Holy Angels students plant hope

By Paul McMullen

pmcmullen@CatholicReview.org

Twitter: @ReviewMcMullen

Does anything speak of hope better than an 11-year-old from an infamous ZIP code making plans for the fall harvest?

Approximately one third of the students at Holy Angels Catholic School reside in or near the Sandtown-Winchester section of West Baltimore, the 21217 ZIP code linked to despair and dysfunction during the riots that followed the death of Freddie Gray Jr. in police custody.

Two weeks after Baltimore smoldered, Diana Healy asked her fifth-grade class at Holy Angels to reflect on three things as they went to work on small posters.

To the matter of what positive things Ti’yon McDowell wants to do in the future, he wrote “college,” without mentioning specifics. Of what he wants for the city, “peace and love” spoke volumes.

Ti’yon didn’t become animated, however, until he was asked to elaborate on his response to, “What are the positive things you do right now?” When he printed in green marker, “Growing food for our community!” what did he mean?

“In our garden here,” Ti’yon said. “When the food grows, we’ll sell it at the Farmers Market. We grow vegetables, herbs.
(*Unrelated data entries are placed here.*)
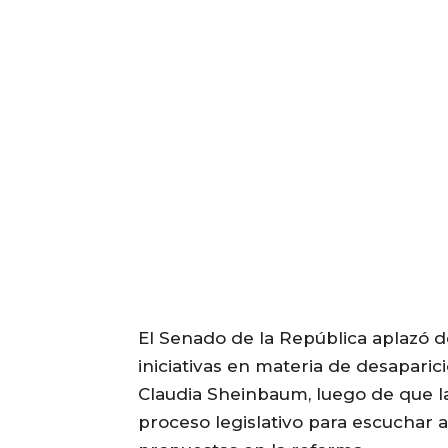
El Senado de la República aplazó d
iniciativas en materia de desapari
Claudia Sheinbaum, luego de que l
proceso legislativo para escuchar 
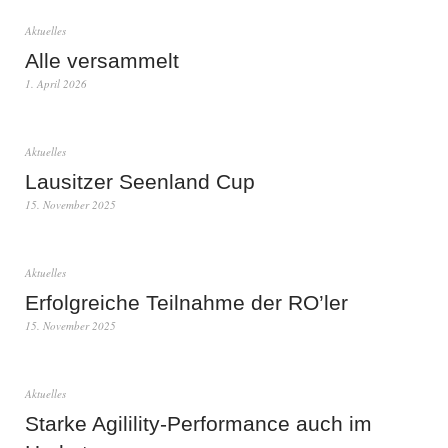
Aktuelles
Alle versammelt
1. April 2026
Aktuelles
Lausitzer Seenland Cup
15. November 2025
Aktuelles
Erfolgreiche Teilnahme der RO’ler
15. November 2025
Aktuelles
Starke Agilility-Performance auch im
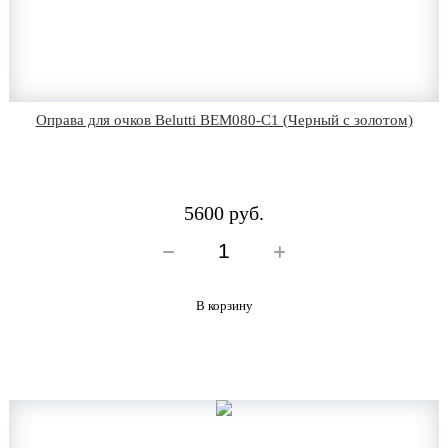
Оправа для очков Belutti BEM080-C1 (Черный с золотом)
5600 руб.
В корзину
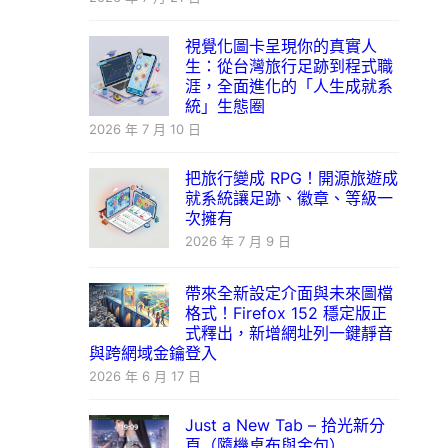
視覺化圖卡呈現你的真實人
生：從台灣旅行足跡到程式職
涯，全面進化的「人生成就系
統」生態圈
2026 年 7 月 10 日
把旅行變成 RPG！開源旅遊成
就系統讓足跡、徽章、等級一
次擁有
2026 年 7 月 9 日
帶來全新設定介面與未來圖檔
格式！Firefox 152 穩定版正
式釋出，新增網址列一鍵靜音
與跨網域金鑰登入
2026 年 6 月 17 日
Just a New Tab – 拾光新分
頁（隨機桌布與金句）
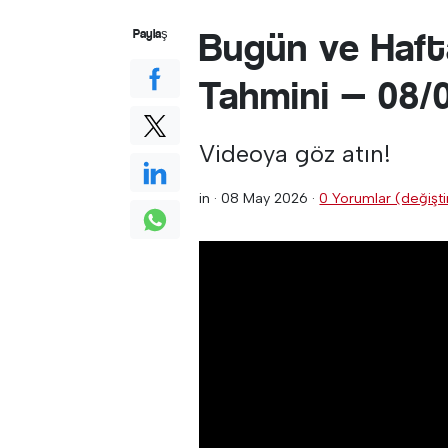
Bugün ve Haft
Paylaş
Tahmini — 08/
Videoya göz atın!
in ·
08 May 2026
·
0 Yorumlar (değiştir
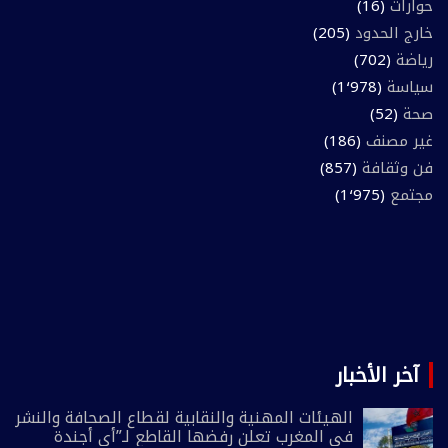
حوارات
(16)
خارج الحدود
(205)
رياضة
(702)
سياسة
(1٬978)
صحة
(52)
غير مصنف
(186)
فن وثقافة
(857)
مجتمع
(1٬975)
آخر الأخبار
الهيئات المهنية والنقابية لقطاع الصحافة والنشر
في المغرب تعلن رفضها القاطع لـ”أي أجندة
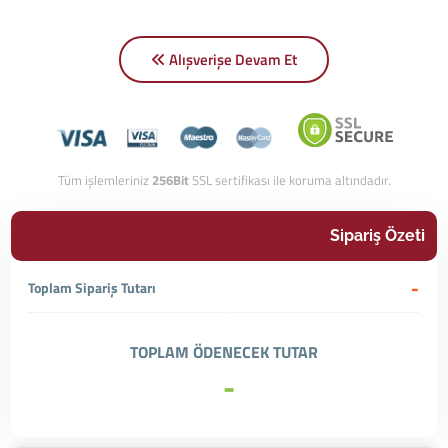
Alışverişe Devam Et
Tüm işlemleriniz
256Bit
SSL sertifikası ile koruma altındadır.
Sipariş Özeti
-
Toplam Sipariş Tutarı
TOPLAM ÖDENECEK TUTAR
-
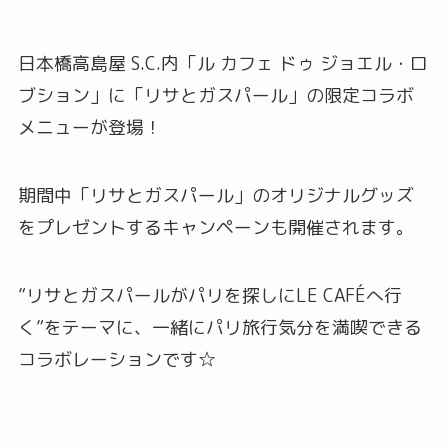
日本橋高島屋 S.C.内「ル カフェ ドゥ ジョエル・ロ
ブション」に「リサとガスパール」の限定コラボ
メニューが登場！
期間中「リサとガスパール」のオリジナルグッズ
をプレゼントするキャンペーンも開催されます。
”リサとガスパールがパリを探しにLE CAFÉへ行
く”をテーマに、一緒にパリ旅行気分を満喫できる
コラボレーションです☆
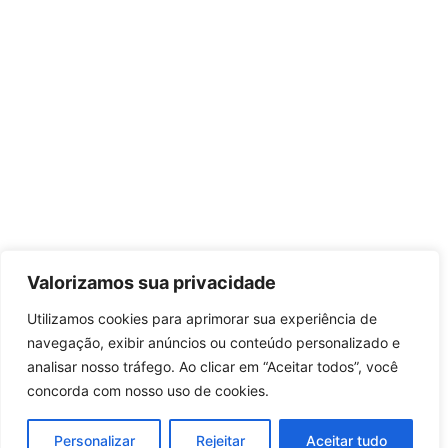
Valorizamos sua privacidade
Utilizamos cookies para aprimorar sua experiência de
navegação, exibir anúncios ou conteúdo personalizado e
analisar nosso tráfego. Ao clicar em “Aceitar todos”, você
concorda com nosso uso de cookies.
Personalizar
Rejeitar
Aceitar tudo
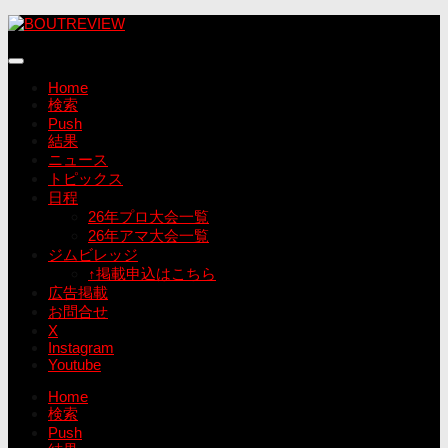
コ
ン
テ
ン
Home
ツ
検索
へ
Push
ス
結果
キ
ニュース
ッ
トピックス
プ
日程
26年プロ大会一覧
26年アマ大会一覧
ジムビレッジ
↑掲載申込はこちら
広告掲載
お問合せ
X
Instagram
Youtube
Home
検索
Push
We made rosemary bread for the STEM Fair.”

And with that, Ti’yon, Keith Norris and Jasmine Windham were off and nearly running out a back door, for show and tell with a visitor.

At the Holy Angels garden they help tend, the fifth-graders mentioned peas, radishes, strawberries, tomatoes, carrots, spinach, blueberries, squash and lettuce as among the fruits, vegetables and herbs to which they’ve applied a green thumb and their math skills.

“In our garden,” recited Jasmine, 10, “we learn to measure, weed and water, calculate, observe.”

They also ask for blessings of “the falling of the rain” and “the growing of the grain,” prayers not quite as urgent as the ones they offered in late April, when the streets around their homes took on the feel of a war zone.

Jasmine lives near St. Gregory the Great Church, one of the places Archbishop William E. Lori visited April 28, the morning after the worst of the riots.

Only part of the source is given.